Bursa Malaysia to be negatively impacted by stamp duty hike

For 11M21 period, domestic institutions and foreigners made up 43.5% and 18.9% of traded value respectively, says analyst

by ANIS HAZIM / Pic by TMR FILE PIX

BURSA Malaysia Bhd is set to be negatively impacted by the impending stamp duty hike as it would drastically increase the trading cost up to 45% for big trades of RM1 million and above.

Hong Leong Investment Bank (HLIB) Research’s analyst Jeremy Goh noted that larger traders such as domestic institutions and foreign institutional investors would be hit harder and the higher stamp duty would impact more than 60% of Bursa Malaysia’s demographics.

“When comparing pre and post stamp duty restructuring, it’s not hard to see that the larger the trade, the harder the hit from higher trading cost (in percentage terms),” Jeremy wrote in a research note yesterday.

According to him, larger traders are likely to be domestic institutions and foreigners, while retailers undertake relatively smaller traders.

“For the 11 months of 2021 (11M21) period, domestic institutions and foreigners made up 43.5% and 18.9% of traded value respectively.

“This suggests that over 60% of the local bourse’s demographics could be hit by significantly higher trading costs,” he stated.

To recap, Budget 2022 proposed an increase in stamp duty for stocks from 0.1% to 0.15% and the RM200 per contract cap will be abolished effective January 2022.

At the same time, Sales and Services Tax of 6% on brokerage will be removed.

“There’s no two ways about it, this would imply a rather significant increase in trading cost,” he pressed.

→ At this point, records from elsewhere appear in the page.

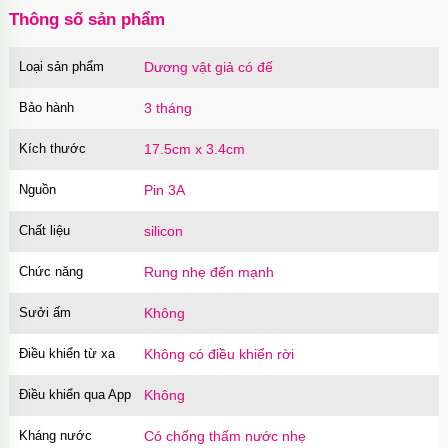
Thông số sản phẩm
Loại sản phẩm
Dương vật giả có đế
Bao cao su Sure Dongkuk Dotted 10 chiếc gai
nổi kích thích
Bảo hành
3 tháng
Mã
BSD10
trị giá
60.000₫
Kích thước
17.5cm x 3.4cm
Nguồn
Pin 3A
Ốp lưng MagSafe iPhone 16 Pro Clear Case
trong suốt
Chất liệu
silicon
Mã
OPC16PR
trị giá
70.000₫
Chức năng
Rung nhẹ đến mạnh
Sưởi ấm
Không
Ốp lưng MagSafe iPhone 16 Pro Max Clear
Case trong suốt
Điều khiển từ xa
Không có điều khiển rời
Mã
OPC16MX
trị giá
70.000₫
Điều khiển qua App
Không
Kháng nước
Có chống thấm nước nhẹ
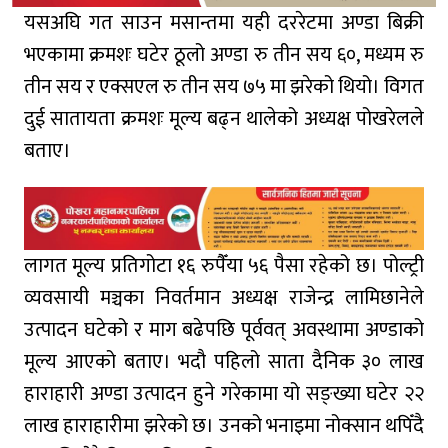
यसअघि गत साउन मसान्तमा यही दररेटमा अण्डा बिक्री
भएकामा क्रमशः घटेर ठूलो अण्डा रु तीन सय ६०, मध्यम रु
तीन सय र एक्सएल रु तीन सय ७५ मा झरेको थियो। विगत
दुई सातायता क्रमशः मूल्य बढ्न थालेको अध्यक्ष पोखरेलले
बताए।
लागत मूल्य प्रतिगोटा १६ रुपैँया ५६ पैसा रहेको छ। पोल्ट्री
व्यवसायी मञ्चका निवर्तमान अध्यक्ष राजेन्द्र लामिछानेले
उत्पादन घटेको र माग बढेपछि पूर्ववत् अवस्थामा अण्डाको
मूल्य आएको बताए। भदौ पहिलो साता दैनिक ३० लाख
हाराहारी अण्डा उत्पादन हुने गरेकामा यो सङ्ख्या घटेर २२
लाख हाराहारीमा झरेको छ। उनको भनाइमा नोक्सान थपिँदै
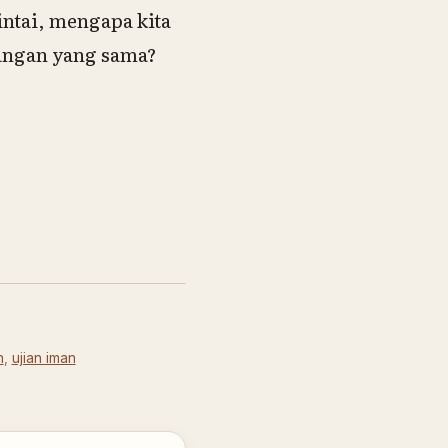
intai, mengapa kita
langan yang sama?
h
,
ujian iman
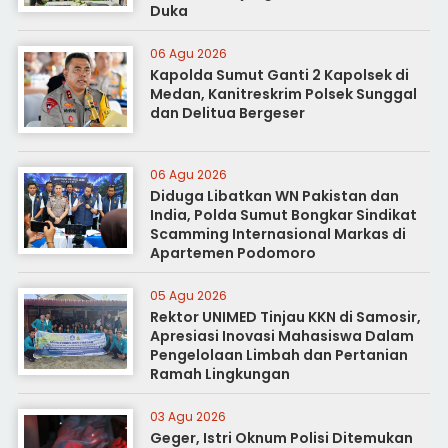
Duka
06 Agu 2026
Kapolda Sumut Ganti 2 Kapolsek di
Medan, Kanitreskrim Polsek Sunggal
dan Delitua Bergeser
06 Agu 2026
Diduga Libatkan WN Pakistan dan
India, Polda Sumut Bongkar Sindikat
Scamming Internasional Markas di
Apartemen Podomoro
05 Agu 2026
Rektor UNIMED Tinjau KKN di Samosir,
Apresiasi Inovasi Mahasiswa Dalam
Pengelolaan Limbah dan Pertanian
Ramah Lingkungan
03 Agu 2026
Geger, Istri Oknum Polisi Ditemukan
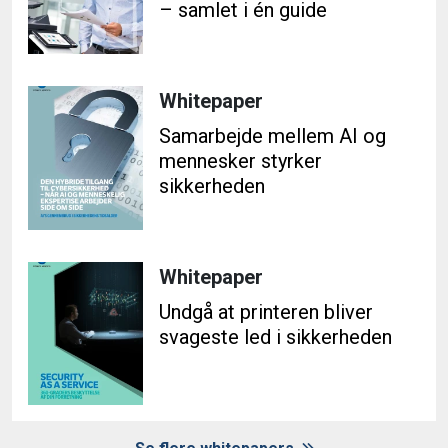
– samlet i én guide
Whitepaper
Samarbejde mellem AI og
mennesker styrker
sikkerheden
Whitepaper
Undgå at printeren bliver
svageste led i sikkerheden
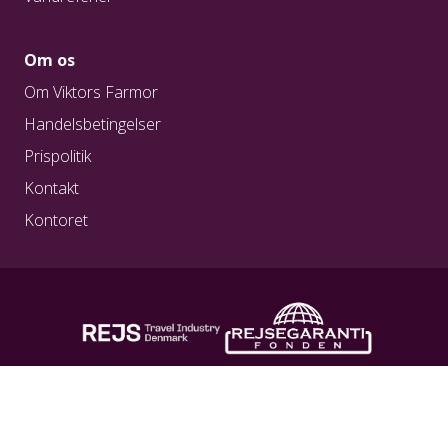
Om os
Om Viktors Farmor
Handelsbetingelser
Prispolitik
Kontakt
Kontoret
REG. NR. A0217
REG. NR. 1923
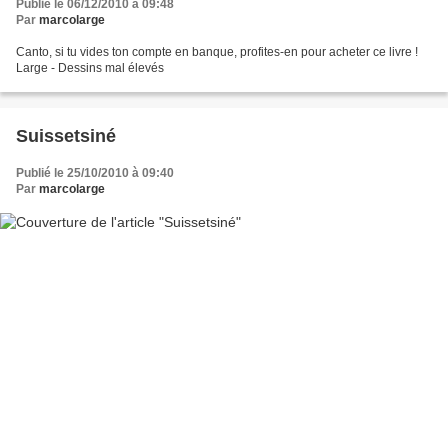
Publié le 06/12/2010 à 09:48
Par
marcolarge
Canto, si tu vides ton compte en banque, profites-en pour acheter ce livre !
Large - Dessins mal élevés
Suissetsiné
Publié le 25/10/2010 à 09:40
Par
marcolarge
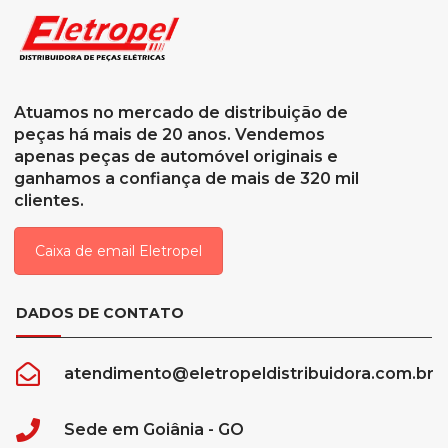
Atuamos no mercado de distribuição de
peças há mais de 20 anos. Vendemos
apenas peças de automóvel originais e
ganhamos a confiança de mais de 320 mil
clientes.
Caixa de email Eletropel
DADOS DE CONTATO
atendimento@eletropeldistribuidora.com.br
Sede em Goiânia - GO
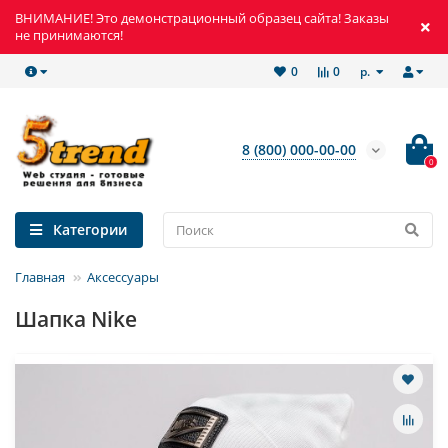
ВНИМАНИЕ! Это демонстрационный образец сайта! Заказы
не принимаются!
р.
0
0
8 (800) 000-00-00
0
Категории
Главная
Аксессуары
Шапка Nike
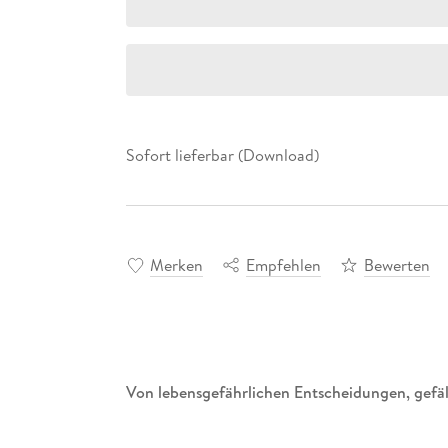
Sofort lieferbar (Download)
Merken
Empfehlen
Bewerten
Von lebensgefährlichen Entscheidungen, gefäl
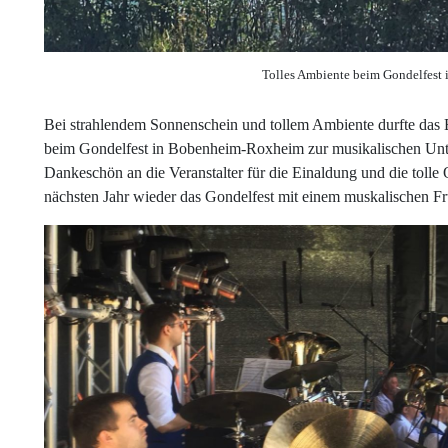
Tolles Ambiente beim Gondelfes
Bei strahlendem Sonnenschein und tollem Ambiente durfte das 
beim Gondelfest in Bobenheim-Roxheim zur musikalischen Unterh
Dankeschön an die Veranstalter für die Einaldung und die tolle
nächsten Jahr wieder das Gondelfest mit einem muskalischen 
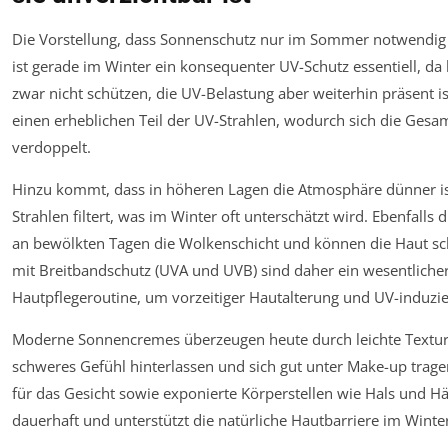
Die Vorstellung, dass Sonnenschutz nur im Sommer notwendig is
ist gerade im Winter ein konsequenter UV-Schutz essentiell, da
zwar nicht schützen, die UV-Belastung aber weiterhin präsent is
einen erheblichen Teil der UV-Strahlen, wodurch sich die Gesam
verdoppelt.
Hinzu kommt, dass in höheren Lagen die Atmosphäre dünner i
Strahlen filtert, was im Winter oft unterschätzt wird. Ebenfall
an bewölkten Tagen die Wolkenschicht und können die Haut sc
mit Breitbandschutz (UVA und UVB) sind daher ein wesentlicher
Hautpflegeroutine, um vorzeitiger Hautalterung und UV-induz
Moderne Sonnencremes überzeugen heute durch leichte Texturen
schweres Gefühl hinterlassen und sich gut unter Make-up tragen
für das Gesicht sowie exponierte Körperstellen wie Hals und H
dauerhaft und unterstützt die natürliche Hautbarriere im Winte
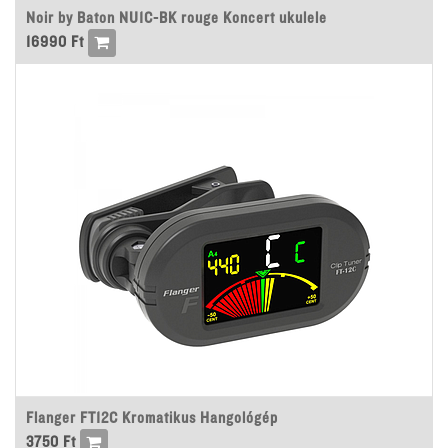
Noir by Baton NU1C-BK rouge Koncert ukulele
16990
Ft
Flanger FT12C Kromatikus Hangológép
3750
Ft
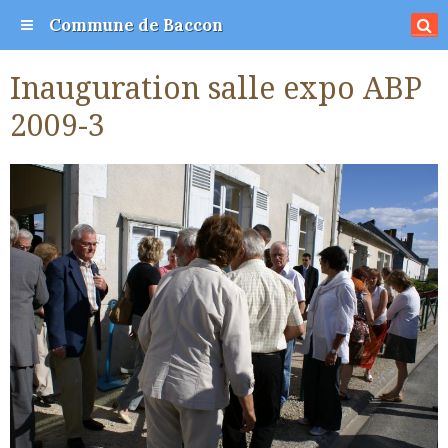
Commune de Baccon
Inauguration salle expo ABP
2009-3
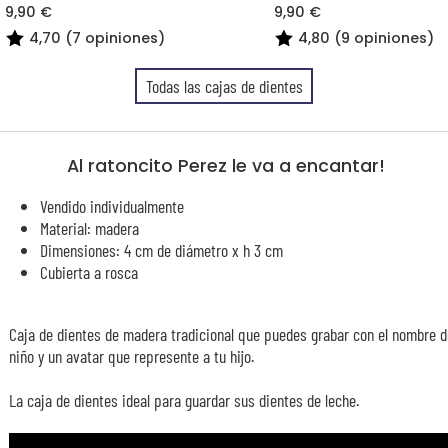
9,90 €
9,90 €
4,70 (7 opiniones)
4,80 (9 opiniones)
Todas las cajas de dientes
Al ratoncito Perez le va a encantar!
Vendido individualmente
Material: madera
Dimensiones: 4 cm de diámetro x h 3 cm
Cubierta a rosca
Caja de dientes de madera tradicional que puedes grabar con el nombre d
niño y un avatar que represente a tu hijo.
La caja de dientes ideal para guardar sus dientes de leche.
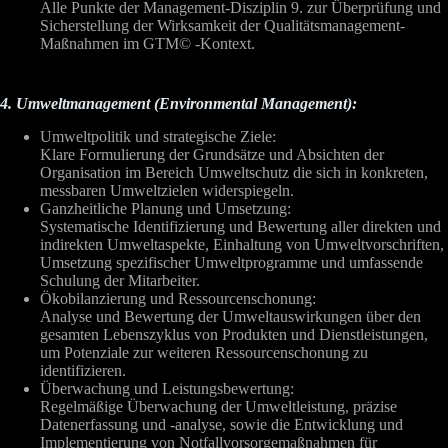
Alle Punkte der Management-Disziplin 9. zur Überprüfung und
Sicherstellung der Wirksamkeit der Qualitätsmanagement-
Maßnahmen im GTM© -Kontext.
4. Umweltmanagement (Environmental Management):
Umweltpolitik und strategische Ziele:
Klare Formulierung der Grundsätze und Absichten der
Organisation im Bereich Umweltschutz die sich in konkreten,
messbaren Umweltzielen widerspiegeln.
Ganzheitliche Planung und Umsetzung:
Systematische Identifizierung und Bewertung aller direkten und
indirekten Umweltaspekte, Einhaltung von Umweltvorschriften,
Umsetzung spezifischer Umweltprogramme und umfassende
Schulung der Mitarbeiter.
Ökobilanzierung und Ressourcenschonung:
Analyse und Bewertung der Umweltauswirkungen über den
gesamten Lebenszyklus von Produkten und Dienstleistungen,
um Potenziale zur weiteren Ressourcenschonung zu
identifizieren.
Überwachung und Leistungsbewertung:
Regelmäßige Überwachung der Umweltleistung, präzise
Datenerfassung und -analyse, sowie die Entwicklung und
Implementierung von Notfallvorsorgemaßnahmen für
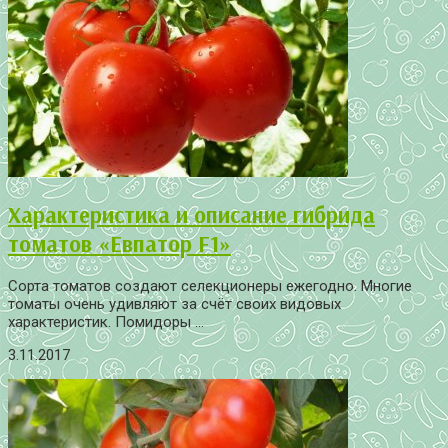
Характеристика и описание гибрида
томатов «Евпатор F1»
Сорта томатов создают селекционеры ежегодно. Многие
томаты очень удивляют за счёт своих видовых
характеристик. Помидоры ...
3.11.2017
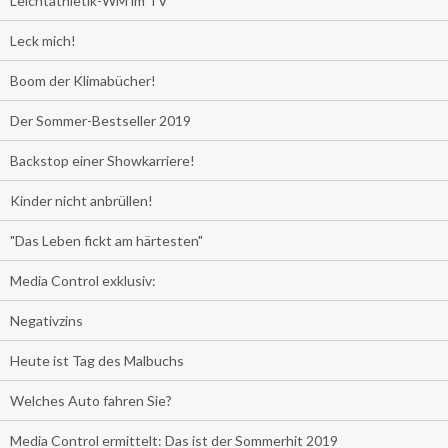
Leichtathletik-WM im TV
Leck mich!
Boom der Klimabücher!
Der Sommer-Bestseller 2019
Backstop einer Showkarriere!
Kinder nicht anbrüllen!
"Das Leben fickt am härtesten"
Media Control exklusiv:
Negativzins
Heute ist Tag des Malbuchs
Welches Auto fahren Sie?
Media Control ermittelt: Das ist der Sommerhit 2019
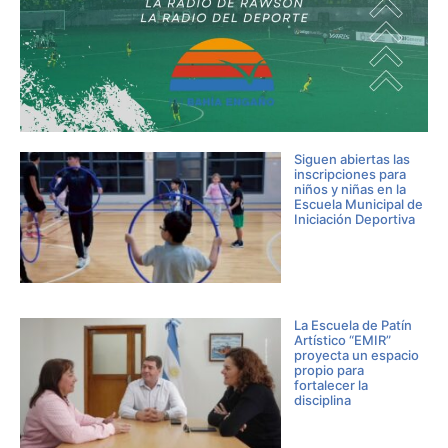
Siguen abiertas las
inscripciones para
niños y niñas en la
Escuela Municipal de
Iniciación Deportiva
La Escuela de Patín
Artístico “EMIR”
proyecta un espacio
propio para
fortalecer la
disciplina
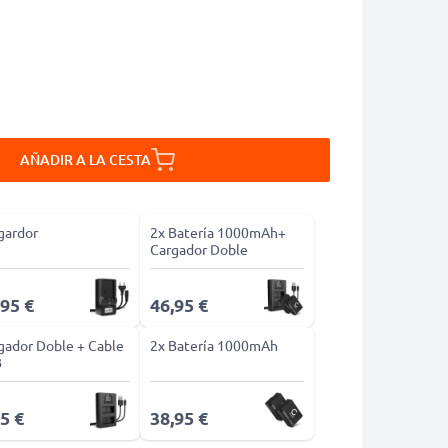
AÑADIR A LA CESTA
gardor
2x Batería 1000mAh+
Cargador Doble
,95 €
46,95 €
gador Doble + Cable
2x Batería 1000mAh
B
5 €
38,95 €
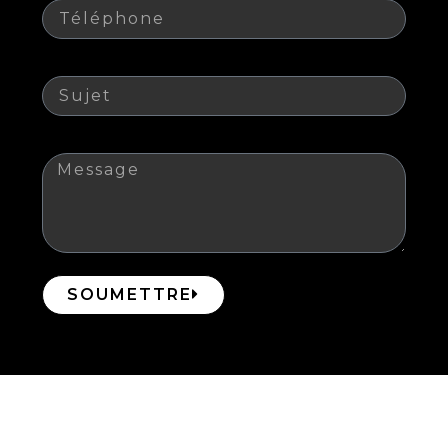
Sujet
Message
SOUMETTRE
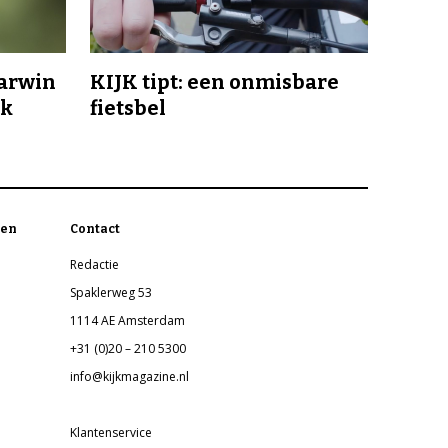
Darwin
KIJK tipt: een onmisbare
jk
fietsbel
en
Contact
Redactie
Spaklerweg 53
1114 AE Amsterdam
+31 (0)20 – 210 5300
info@kijkmagazine.nl
Klantenservice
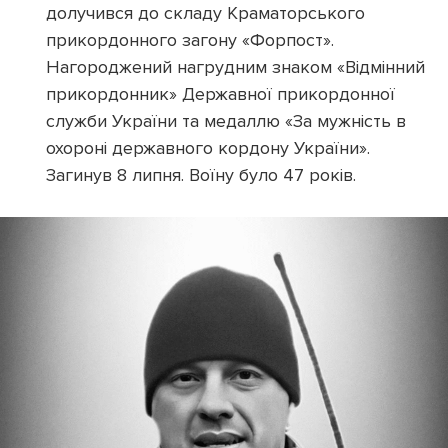
долучився до складу Краматорського
прикордонного загону «Форпост».
Нагороджений нагрудним знаком «Відмінний
прикордонник» Державної прикордонної
служби України та медаллю «За мужність в
охороні державного кордону України».
Загинув 8 липня. Воїну було 47 років.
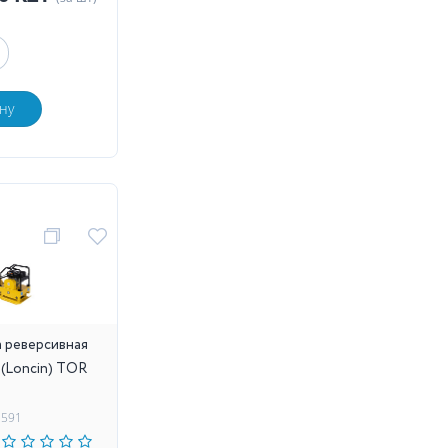
ну
 реверсивная
Н (Loncin) TOR
1591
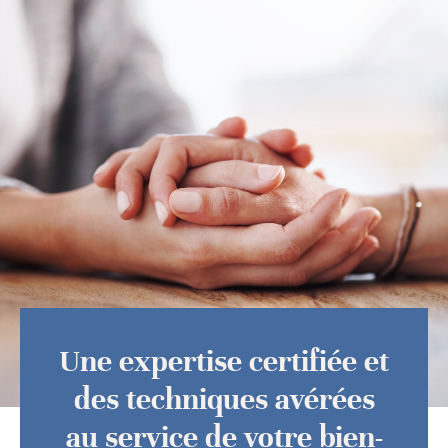
Une expertise certifiée et
des techniques avérées
au service de votre bien-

For illustration, the analyst assumed a trade size of RM1 million and brokerage of 0.2%. The total trading cost would increase from RM2,620 to RM3,800 or 45%.

As comparison, Goh noted that the Hong Kong Exchange (HKX), which announced its stamp duty rise earlier this year, saw monthly average daily trading volume (ADV) fall 44% from February to November.

“The stamp duty hike would also make Bursa the most expensive exchange to trade within ASEAN-5 at 0.38% by our estimates,” he explained further.

The analysts added that the contraction in ADV as seen on the HKX is inevitable for Bursa Malaysia once the higher stamp duty kicks in next year.

“Evidently, the quantum of the hike is also higher for Bursa (50bps versus 30bps for HKX) and is further exacerbated by the cap removal,” he added.

The investment bank expects Bursa Malaysia’s ADV for the financial year 2022 (FY22) to chalk in at RM2.48 billion or 30% year-on-year decline, but still a tad above the pre-Covid highs of RM2.3 billion to RM2.4 billion in FY17 to FY18.

Its FY21 ADV assumption is relatively unchanged at RM3.54 billion.

“With the cut in ADV assumptions, FY21/22/23 earnings are reduced by -1%/13%/-16% respectively,” he further said.

HLIB upgraded Bursa to ‘Hold’ from ‘Sell’ and cut its target price to RM5.95 from RM6.52, based on 20 times price-earnings of five-year mean tagged FY22 earnings per share.

“With the share price falling 14.8% since news of the stamp duty hike, we reckon the negatives have been largely baked in. Any significant downside risk should be buffered by decent yields of 5.9%/4.2% for FY21/ FY22,” he noted.